A private equity firm in view of a target company operates on the basis of multiple forms of due diligence in assessing it: accounting, personnel, clients, and much more. A smoothly running firm requires ongoing checks and balances in each area that have consistent, clear criteria and protocols for verification, correction, and amendments. But many private equity firms do not carry the same degree of meticulous oversight in their information technology (IT) due-diligence processes for a target company if they have them at all. Sometimes they relegate their IT considerations to an outside firm that may not work closely enough to maintain healthy practices and protocols.

This article will focus on the principles and best practices for healthy private equity IT due diligence, providing both a private equity due diligence checklist and private equity due diligence process. Ultimately, private equity due diligence for technology is no different than from any other aspect of healthy company operations: it assesses needs, risks, opportunities, and areas for compliance and correction in order to ensure the firm operates smoothly. 

What is private equity due diligence?

Private equity due diligence with respect to information technology is a process of assessing the overall information and technology content, standards, and practices of a potential company for acquisition.

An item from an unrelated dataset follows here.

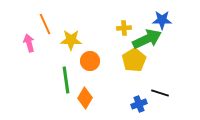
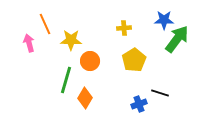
blue star: moved 2 px right
green arrow: moved 30 px right; rotated 28 degrees counterclockwise
green line: rotated 24 degrees clockwise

As IT is a primary indicator of a business’ value, as well as being the most resource-sensitive component of the organization, IT due diligence is focused on evaluating how a company has built one of its primary strategic functions to clarify this in light of a business’ overall value, scalability, and potential for integration or re-development.

What are the 3 P’s of due diligence?

The three P’s of due diligence generally include assessments of personnel, processes, and privacy controls.


It is important to review a company’s personnel to ensure that they are operating with appropriate decision-making, industry-specific knowledge and experience, proper expertise, sound judgment, and intimate familiarity with the company’s IT operations.


A critical component of the due diligence process is the detailed review of a manager’s operating and compliance practices and controls, which directly inform IT operation risk. 

Privacy Controls

The protection of a company’s client data is a very high priority for operational due diligence. These are codified into controls that must be individually assessed for healthy IT due diligence.

These include the restrictions on employee access to client/customer information; data encryption; data theft resources; controls for remote data access; cybersecurity evaluations for vendors; data and security training; cybersecurity insurance; and so on.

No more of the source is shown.